Thomson, a shy and laconic laboratory researcher whose 1998 discovery made him the focus of religious opprobrium and repeated congressional hearings, expressed relief that he may now be able to work without being at the center of what had become America's other abortion debate.

"What a great bookend," Thomson said in an interview. "Ten years of turmoil and now this nice ending. I can relax now."

Yamanaka also expressed relief -- and surprise, upon learning that others were so close on his heels.

"Many people in other labs were kind enough to tell me they were working on it," he said. "But I did not know they had actually generated" the cells.

Thomson's and Yamanaka's reports were released online yesterday by the journals Science and Cell, respectively.

Human embryonic stem cells, from days-old embryos, can multiply without limit and also develop into all of the 200 or so types of cells that make up the body. But because extracting them typically destroys the embryo, experiments with them have been attacked by those who believe that even the earliest stages of human life have moral standing.

An alternative way of making the cells, in which scientists fuse a skin cell to an egg cell whose own DNA has been removed, proved that egg cells harbor chemicals that can turn adult cells into embryonic ones, apparently by turning key genes on or off. But this method, too, raised concerns because large-scale harvesting of eggs from women can be medically risky and exploitative.

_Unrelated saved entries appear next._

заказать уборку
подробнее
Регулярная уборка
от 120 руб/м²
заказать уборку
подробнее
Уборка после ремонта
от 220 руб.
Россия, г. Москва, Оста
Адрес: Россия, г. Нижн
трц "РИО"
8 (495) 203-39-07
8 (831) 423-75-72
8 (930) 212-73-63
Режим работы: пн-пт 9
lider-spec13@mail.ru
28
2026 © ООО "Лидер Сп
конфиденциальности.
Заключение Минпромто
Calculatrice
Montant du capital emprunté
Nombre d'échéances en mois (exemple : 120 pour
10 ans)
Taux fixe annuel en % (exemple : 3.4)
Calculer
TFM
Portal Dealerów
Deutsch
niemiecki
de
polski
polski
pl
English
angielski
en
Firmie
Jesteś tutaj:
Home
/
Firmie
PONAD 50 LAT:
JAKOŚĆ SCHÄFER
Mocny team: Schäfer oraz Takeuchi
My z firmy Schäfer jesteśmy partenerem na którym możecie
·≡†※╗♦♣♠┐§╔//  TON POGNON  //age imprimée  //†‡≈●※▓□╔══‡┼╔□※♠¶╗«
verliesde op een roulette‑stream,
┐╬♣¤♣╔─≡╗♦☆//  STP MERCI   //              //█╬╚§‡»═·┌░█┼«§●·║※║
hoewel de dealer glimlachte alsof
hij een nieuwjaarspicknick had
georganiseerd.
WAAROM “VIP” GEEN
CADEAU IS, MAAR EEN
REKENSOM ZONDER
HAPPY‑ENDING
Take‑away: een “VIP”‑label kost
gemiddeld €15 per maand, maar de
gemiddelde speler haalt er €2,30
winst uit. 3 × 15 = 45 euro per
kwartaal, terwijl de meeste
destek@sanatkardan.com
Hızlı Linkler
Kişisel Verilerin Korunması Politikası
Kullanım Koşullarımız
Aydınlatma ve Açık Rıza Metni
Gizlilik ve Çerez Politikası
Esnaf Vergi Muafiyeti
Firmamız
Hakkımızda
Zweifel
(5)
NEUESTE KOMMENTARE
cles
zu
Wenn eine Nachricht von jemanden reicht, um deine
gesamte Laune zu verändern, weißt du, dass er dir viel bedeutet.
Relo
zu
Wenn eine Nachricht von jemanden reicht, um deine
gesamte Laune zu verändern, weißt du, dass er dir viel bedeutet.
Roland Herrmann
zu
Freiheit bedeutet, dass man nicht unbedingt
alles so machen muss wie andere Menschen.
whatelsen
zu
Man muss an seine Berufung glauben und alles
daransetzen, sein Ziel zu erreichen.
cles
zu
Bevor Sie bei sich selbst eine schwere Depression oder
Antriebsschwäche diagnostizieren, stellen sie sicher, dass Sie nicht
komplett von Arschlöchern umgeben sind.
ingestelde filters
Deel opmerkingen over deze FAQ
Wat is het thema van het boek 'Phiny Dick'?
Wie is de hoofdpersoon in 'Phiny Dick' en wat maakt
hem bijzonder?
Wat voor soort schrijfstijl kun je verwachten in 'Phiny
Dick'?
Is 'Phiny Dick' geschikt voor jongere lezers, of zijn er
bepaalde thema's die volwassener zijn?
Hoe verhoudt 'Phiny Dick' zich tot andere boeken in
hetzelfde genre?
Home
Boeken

The dream of doing in a lab dish what an egg cell does naturally began to come true in June, when Yamanaka's team identified four genes in mouse skin cells that, when operating at high levels together, can turn countless other genes on and off in just the right pattern to make skin cells almost indistinguishable from embryonic stem cells. Yamanaka put copies of those four genes into retroviruses, Trojan-horse-like viruses that insert their genetic payloads into the DNA of cells they infect. Once infected, the skin cells took on virtually all the characteristics of embryonic ones.